Note: there is a step that is ignored here that just confuses at this stage. Your proposal distribution in #1 doesn’t have to be normal, which is symmetric (i.e., your probability of jumping from a value of X to Y is the same as jumping from Y to X). There is adjustment for non-symmetric proposals that is on page 71 in Dietze and page 158 in Hobbs and Hooten.

Here is an example of the MCMC-MH method:

(Note: the example below should use logged probability densities for numerical reasons but uses the non-logged densities so that the method is more clear. The example in assignment uses logged densities).

Set up data (same as above)

num_data_points <- 10
par1_true <- 3
sd_data <- 0.5
x <- runif(num_data_points, 0, 10)
par_true <- c(par1_true, 0.5)
y_true <- par_true[1] * (x / (x + par_true[2]))
y <- rnorm(length(y_true), mean = y_true, sd = sd_data)
plot(x, y, ylim = c(0, par1_true + 2))

Run MCMC-MH

#Initialize chain
num_iter <- 1000
pars <- array(NA, dim = c(num_iter))
pars[1] <- 2
log_prob_current <- -10000000000
prob_current <- exp(log_prob_current)
jump <- 0.8

mean_prior <- 1.0
sd_prior <- 0.5

accept <- rep(NA,num_iter)
accept[1] <- 1

for(i in 2:num_iter){
  
  #Randomly select new parameter values
  proposed_pars <- rnorm(1, pars[i - 1], jump)
  
    
  #PRIORS: how likely is the proposed value given the prior distribution?
  prior <- dnorm(proposed_pars, mean = mean_prior, sd = sd_prior)

  #PROCESS MODEL: Use new parameter values in the process model
  pred <- proposed_pars * (x / (x + par_true[2]))
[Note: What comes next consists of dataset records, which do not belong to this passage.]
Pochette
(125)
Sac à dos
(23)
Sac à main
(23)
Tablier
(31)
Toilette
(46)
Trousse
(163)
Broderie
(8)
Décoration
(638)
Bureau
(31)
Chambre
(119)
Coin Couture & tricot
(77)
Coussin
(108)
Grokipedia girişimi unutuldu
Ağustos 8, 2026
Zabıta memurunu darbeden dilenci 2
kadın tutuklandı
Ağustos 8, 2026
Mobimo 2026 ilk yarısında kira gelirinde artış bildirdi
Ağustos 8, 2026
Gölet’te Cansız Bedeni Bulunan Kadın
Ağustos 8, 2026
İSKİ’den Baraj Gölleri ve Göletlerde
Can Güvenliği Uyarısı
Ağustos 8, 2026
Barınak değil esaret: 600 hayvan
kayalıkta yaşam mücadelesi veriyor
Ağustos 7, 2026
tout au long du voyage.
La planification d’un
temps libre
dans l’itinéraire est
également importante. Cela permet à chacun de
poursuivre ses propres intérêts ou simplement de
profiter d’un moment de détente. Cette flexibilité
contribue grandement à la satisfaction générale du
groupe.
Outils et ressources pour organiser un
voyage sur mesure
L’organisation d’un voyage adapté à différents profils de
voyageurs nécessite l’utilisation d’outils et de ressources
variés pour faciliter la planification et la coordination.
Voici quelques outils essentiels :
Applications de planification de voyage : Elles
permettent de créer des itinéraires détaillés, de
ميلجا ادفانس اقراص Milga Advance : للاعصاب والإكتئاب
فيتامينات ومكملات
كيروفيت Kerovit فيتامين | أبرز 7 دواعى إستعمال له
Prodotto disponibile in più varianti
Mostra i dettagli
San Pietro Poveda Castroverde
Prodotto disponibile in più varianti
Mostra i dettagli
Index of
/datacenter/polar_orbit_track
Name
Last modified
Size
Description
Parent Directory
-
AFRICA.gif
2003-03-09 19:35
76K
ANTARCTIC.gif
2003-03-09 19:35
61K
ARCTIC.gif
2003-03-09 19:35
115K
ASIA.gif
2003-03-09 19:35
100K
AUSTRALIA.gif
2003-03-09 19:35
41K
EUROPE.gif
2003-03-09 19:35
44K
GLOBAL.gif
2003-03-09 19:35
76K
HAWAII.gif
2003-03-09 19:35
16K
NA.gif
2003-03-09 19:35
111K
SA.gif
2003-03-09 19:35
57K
  #DATA MODEL: how likely is the data given the proposed parameter?
  #We are multiplying here
  likelihood <- prod(dnorm(y, mean = pred, sd = sd_data))
  
  #Combine the prior and likelihood
  #remember that you multiply probabilities which mean you can add log(probability)
  prob_proposed <- prior * likelihood
  
  z <- (prob_proposed/prob_current)
  
  #Now pick a random number between 0 and 1
  r <- runif(1, 0, 1)
  
  #If z > r then accept the new parameters
  #Note: this will always happen if the new parameters are more likely than
  #the old parameters z > 1 means than z is always > r no matter what value of
  #r is chosen.  However it will accept worse parameter sets (P_new is less
  #likely then P_old - i.e., z < 1) in proportion to how much worse it is
  #For example: if z = 0.9 and then any random number drawn by runif that is
  #less than 0.90 will result in accepting the worse values (i.e., the slightly
  #worse values will be accepted a lot of the time).  In contrast, if z = 0.01
  #(i.e., the new parameters are much much worse), then they can still be accepted
  #but much more rarely because random r values of < 0.1 occur more rarely
  #print(c(pars[i - 1], proposed_pars, z, r))
  if(z > r){
    accept[i] <- 1
    pars[i] <- proposed_pars
    prob_current <- prob_proposed
  }else{
    accept[i] <- 0
    pars[i] <- pars[i - 1]
    prob_current <- prob_current #this calculation isn't necessary but is here to show you the logic
  }
}

The pars variable is our MCMC chain estimating the posterior distribution. We can visualize it in two ways. The first is with iteration number on the x axis. The second is as a histogram. A chain that is ready for analysis will have a constant mean and variance. The variance is important because it is the exploration of the posterior distribution. The histogram shows the posterior distribution.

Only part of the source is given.